The W3C recommended SMIL version 1.0 a year ago June. But Microsoft, along with Macromedia and Compaq Computer, objected to the SMIL 1.0 recommendation, and submitted an alternate proposal a few months later known as HTML+TIME (Hypertext Markup Language-timed interactive multimedia extensions).
The software giant contended that SMIL 1.0 was limited by lack of integration with the Web, while HTML+TIME proposed to let multimedia presentations on the Web interact with HTML elements.
SMIL Boston incorporates HTML+TIME's Web interactivity, and has brought Microsoft back on board with SMIL.

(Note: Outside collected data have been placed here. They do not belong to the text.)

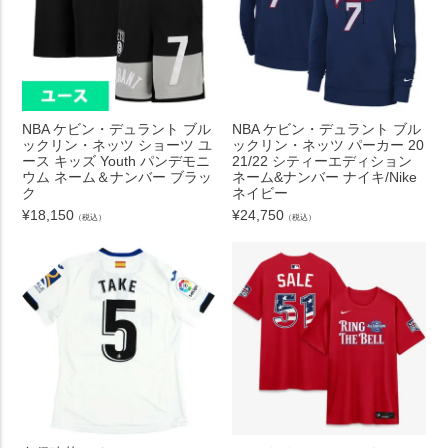
NBA ケビン・デュラント ブル
NBA ケビン・デュラント ブル
ックリン・ネッツ ショーツ ユ
ックリン・ネッツ パーカー 20
ース キッズ Youth パンデモニ
21/22 シティーエディション
ウム ネーム＆ナンバー ブラッ
ネーム&ナンバー ナイキ/Nike
ク
ネイビー
¥
18,150
¥
24,750
（税込）
（税込）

Spurring the development and adoption of SMIL is the desire to make the Web look more like television. Backers have touted SMIL as a crucial technology for making it easier to present audio and video content on the Web, especially in low-bandwidth environments.

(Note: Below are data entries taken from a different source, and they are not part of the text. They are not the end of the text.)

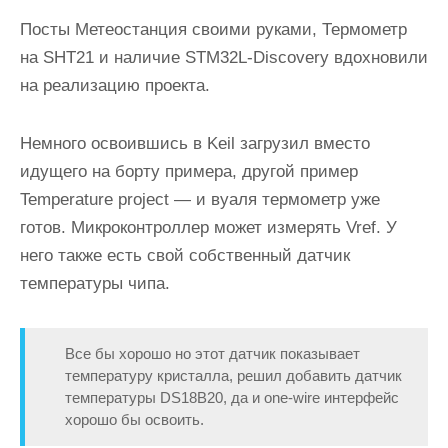
Посты Метеостанция своими руками, Термометр
на SHT21 и наличие STM32L-Discovery вдохновили
на реализацию проекта.
Немного освоившись в Keil загрузил вместо
идущего на борту примера, другой пример
Temperature project — и вуаля термометр уже
готов. Микроконтроллер может измерять Vref. У
него также есть свой собственный датчик
температуры чипа.
Все бы хорошо но этот датчик показывает
температуру кристалла, решил добавить датчик
температуры DS18B20, да и one-wire интерфейс
хорошо бы освоить.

"With SMIL, we made a mistake by not paying enough attention to that working group," said Mark Ryland, director of standards activities at Microsoft.
"From our perspective, something bad had happened technically. We worked hard to integrate multimedia features with HTML. The latest draft moves in the direction of integration with standard W3C protocols for presentation," he said.

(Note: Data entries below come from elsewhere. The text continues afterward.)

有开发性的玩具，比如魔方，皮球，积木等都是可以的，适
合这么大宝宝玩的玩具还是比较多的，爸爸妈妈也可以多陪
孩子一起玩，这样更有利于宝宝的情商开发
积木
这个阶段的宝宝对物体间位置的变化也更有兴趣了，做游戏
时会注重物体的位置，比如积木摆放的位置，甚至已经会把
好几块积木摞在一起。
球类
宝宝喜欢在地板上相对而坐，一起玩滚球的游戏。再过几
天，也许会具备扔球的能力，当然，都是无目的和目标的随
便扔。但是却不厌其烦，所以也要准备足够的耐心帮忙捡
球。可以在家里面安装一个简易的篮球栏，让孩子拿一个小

In response to Microsoft's endorsement, the W3C was all smiles.
"In this revision we have one additional supporter in the form of Microsoft," said W3C spokesperson Janet Daly.
Daly stressed that SMIL Boston--a code name that will yield to "SMIL 2.0"--also took into account other users' suggestions and improved on SMIL 1.0 with a modular structure that lets content developers reuse individual multimedia creations, or modules.
SMIL Boston provides timing and synchronization modules for use markup languages based on Extensible Markup Language (XML). Other improvements on SMIL 1.0 include animation capabilities and integration with television broadcasts.
Under W3C rules, all members of a working group can contribute to standards as they evolve. But with its increasing grip on the browser market, Microsoft's blessing has become vital to a standard's widespread adoption.
HTML+TIME remains a submission at the W3C. Submissions may evolve into drafts, but with SMIL Boston incorporating its key ideas, HTML+TIME is likely to remain a submission.